21 May 2020
Air pollution leads to premature deaths, in millions
Published online 16 September 2015
Outdoor air pollution could be causing over three million deaths per year, predominantly in infants and adults over thirty.
A new study reveals that outdoor air pollution kills 3.3 million people yearly, predicting that the mortality rate will double by 2050, especially increasing in Southeast Asia and the Western Pacific.
The team combined the results from a global atmospheric chemistry model, population data and health statistical data. They attribute the deaths to seven main culprits, at the top of which is PM2.5 — fine particulate matter less than 2.5 micrometres in diameter and with the ability to penetrate deep into the lungs, leading to cancers and respiratory diseases.
Jos Lelieveld and colleagues, including a King Saud University scientist, found that death rates from PM2.5 vary across countries, by rate of exposure to the pollutant.
The particulates are released with residential energy emissions as a result of poor technology heating and outdoor cooking, and are most prevalent in India and China.
The next killer in line turned out to be agriculture-related. Release of ammonia from livestock and fertilizers lead to the formation of lethal ammonium nitrate and sulfate particles in the atmosphere. The USA is hit the worst by this form of farming-related pollution.
The victims are usually children, below five years of age, in developing countries. In the West, the deaths mostly occur in people over 30, usually due to strokes or heart attacks.
The primary pollutant in Middle Eastern countries, however, is natural particles like dust from desert storms. In Egypt, 98% of mortality linked to air pollution is a result of dust, says Lelieveld.
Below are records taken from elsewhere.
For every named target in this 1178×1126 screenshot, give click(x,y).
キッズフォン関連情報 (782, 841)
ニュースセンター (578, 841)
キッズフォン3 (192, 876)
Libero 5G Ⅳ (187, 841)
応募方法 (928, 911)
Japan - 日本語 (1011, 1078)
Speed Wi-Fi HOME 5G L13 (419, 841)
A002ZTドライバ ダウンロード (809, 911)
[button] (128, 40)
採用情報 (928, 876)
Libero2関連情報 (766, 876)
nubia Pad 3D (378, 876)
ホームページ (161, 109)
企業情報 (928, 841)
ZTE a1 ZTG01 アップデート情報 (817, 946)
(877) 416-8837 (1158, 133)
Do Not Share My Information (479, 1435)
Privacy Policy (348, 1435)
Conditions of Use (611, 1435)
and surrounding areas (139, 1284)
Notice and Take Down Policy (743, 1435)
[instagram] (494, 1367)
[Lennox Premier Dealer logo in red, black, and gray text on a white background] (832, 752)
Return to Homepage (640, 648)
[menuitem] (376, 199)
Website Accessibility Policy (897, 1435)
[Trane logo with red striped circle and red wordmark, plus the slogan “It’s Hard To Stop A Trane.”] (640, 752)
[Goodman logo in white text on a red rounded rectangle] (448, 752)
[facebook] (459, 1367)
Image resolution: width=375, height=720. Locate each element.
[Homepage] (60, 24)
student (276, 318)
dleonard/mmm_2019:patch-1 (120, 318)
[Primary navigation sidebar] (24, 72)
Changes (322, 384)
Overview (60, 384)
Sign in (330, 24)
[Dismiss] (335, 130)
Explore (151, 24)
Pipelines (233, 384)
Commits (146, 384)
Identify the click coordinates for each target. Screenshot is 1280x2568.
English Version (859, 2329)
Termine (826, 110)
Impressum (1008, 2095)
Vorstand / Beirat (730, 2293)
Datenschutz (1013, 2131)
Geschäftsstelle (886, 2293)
Of those under scrutiny in this study, Egypt is the highest country with air-pollution-related deaths in the region at 35,322 deaths per year. Second in line is Sudan with 24,255 deaths. Iraq and Saudi Arabia lose 20,335 and 14,600 people respectively as a result of air pollutants.
In this region, even though PM2.5 particles exist, their total amount is “swamped by the amount of desert dust,” says Lelieveld. “Some of the dust is not natural of course, and there are a lot of questions about its level of toxicity."
Lelieveld explains that scientists have yet to know how dust particles interact with the already existent air pollution to compound the problem.
One of the challenges researchers on atmospheric pollution face in the region, he says, is access to information. There aren't enough measurement stations, but even in a country like Saudi Arabia with a measurement station, "data is not being given upon request," says Lelieveld.
He expects that, globally, about one million lives could be saved every year if exposure to these types of pollution can be reduced.